Ramazan geldi, hoş geldi, sefalar getirdi! Ramazan-ı Şerif ayımızın İslam topraklarındaki kan ve gözyaşının sona ermesine vesile olmasını, Allah (c.c.)’den niyaz ederek başlayalım bu hafta söze…
Remd kökenden türeyen ‘Ramazan’ kelimesi güneşin yakıcı sıcaklığı mânâsına gelmektedir. Oruç ayına bu ismin verilmesi, ateşin herhangi bir şeyi yakıp bitirmesi gibi, orucun da insanların günahını yok ettiği içindir.
İslam ıstılahında ise, akil baliğ bir Müslüman’ın tan yerinin ağarmasından güneşin batmasına kadarki bir zamanda ibadet niyetiyle yeme, içme ve cinsi münasebetten uzak kalmasıdır. Hicretin 2. yılında, Şaban ayının 10. gününde farz kılınır.
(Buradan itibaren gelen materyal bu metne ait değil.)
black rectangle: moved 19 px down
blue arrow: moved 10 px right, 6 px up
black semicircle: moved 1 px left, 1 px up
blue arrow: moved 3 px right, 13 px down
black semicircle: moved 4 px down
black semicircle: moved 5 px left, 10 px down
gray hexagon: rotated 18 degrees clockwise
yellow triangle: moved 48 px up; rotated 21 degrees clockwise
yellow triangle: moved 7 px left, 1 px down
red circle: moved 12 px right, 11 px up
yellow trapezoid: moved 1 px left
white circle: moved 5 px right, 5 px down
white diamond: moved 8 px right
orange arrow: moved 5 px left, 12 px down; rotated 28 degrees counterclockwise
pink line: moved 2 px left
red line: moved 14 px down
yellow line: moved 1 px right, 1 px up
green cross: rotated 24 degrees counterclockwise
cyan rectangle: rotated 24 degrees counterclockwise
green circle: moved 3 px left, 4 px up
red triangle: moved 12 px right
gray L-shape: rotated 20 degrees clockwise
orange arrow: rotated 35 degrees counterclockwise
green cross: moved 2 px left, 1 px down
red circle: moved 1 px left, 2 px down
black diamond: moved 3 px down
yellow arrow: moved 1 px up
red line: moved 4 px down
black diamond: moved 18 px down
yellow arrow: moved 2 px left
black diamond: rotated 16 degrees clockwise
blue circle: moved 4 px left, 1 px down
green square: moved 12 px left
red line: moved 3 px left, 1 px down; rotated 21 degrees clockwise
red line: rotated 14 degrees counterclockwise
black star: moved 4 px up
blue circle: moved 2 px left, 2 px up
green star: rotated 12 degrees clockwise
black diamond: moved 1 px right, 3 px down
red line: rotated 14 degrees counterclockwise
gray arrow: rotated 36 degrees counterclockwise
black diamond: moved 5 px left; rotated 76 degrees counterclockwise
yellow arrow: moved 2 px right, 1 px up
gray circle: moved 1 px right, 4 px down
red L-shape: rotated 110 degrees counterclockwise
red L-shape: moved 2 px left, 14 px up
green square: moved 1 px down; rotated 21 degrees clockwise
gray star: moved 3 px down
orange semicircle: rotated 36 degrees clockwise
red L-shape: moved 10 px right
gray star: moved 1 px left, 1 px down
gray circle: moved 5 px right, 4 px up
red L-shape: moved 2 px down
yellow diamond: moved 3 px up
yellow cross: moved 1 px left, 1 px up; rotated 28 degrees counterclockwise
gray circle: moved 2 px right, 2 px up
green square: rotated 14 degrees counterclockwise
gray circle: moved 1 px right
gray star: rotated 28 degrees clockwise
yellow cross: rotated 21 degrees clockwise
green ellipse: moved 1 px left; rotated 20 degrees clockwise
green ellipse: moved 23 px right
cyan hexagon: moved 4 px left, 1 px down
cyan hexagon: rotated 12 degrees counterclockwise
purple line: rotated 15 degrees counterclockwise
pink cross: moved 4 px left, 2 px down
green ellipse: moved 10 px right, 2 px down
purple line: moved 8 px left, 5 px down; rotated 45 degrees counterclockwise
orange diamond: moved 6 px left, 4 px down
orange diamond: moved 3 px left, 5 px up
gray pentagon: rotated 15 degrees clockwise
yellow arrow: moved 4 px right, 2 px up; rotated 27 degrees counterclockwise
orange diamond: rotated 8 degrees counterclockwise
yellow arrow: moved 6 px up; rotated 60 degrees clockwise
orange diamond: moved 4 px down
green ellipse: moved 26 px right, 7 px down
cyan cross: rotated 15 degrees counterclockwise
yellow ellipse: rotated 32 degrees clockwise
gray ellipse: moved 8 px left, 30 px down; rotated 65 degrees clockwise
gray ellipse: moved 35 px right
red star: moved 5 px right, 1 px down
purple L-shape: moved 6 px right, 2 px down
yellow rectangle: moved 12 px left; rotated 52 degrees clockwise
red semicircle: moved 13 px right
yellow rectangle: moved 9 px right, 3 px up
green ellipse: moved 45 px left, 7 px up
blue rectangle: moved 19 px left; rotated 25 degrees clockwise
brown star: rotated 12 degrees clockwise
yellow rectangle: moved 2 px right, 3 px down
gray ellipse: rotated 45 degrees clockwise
Her şeyi yoktan var eden Allah-ü Teâlâ, yarattıklarını da birbirine üstün kılmıştır. Tüm yaratılmışlar içinden insan, insanlar içinden Hz Muhammed (a.s.v.), mekânlar içinden Mekke, Medine ve Kudüs, geceler içinden Kadir Gecesi, günler içinden Cuma, aylar içinden ise Ramazan’ı seçmiştir.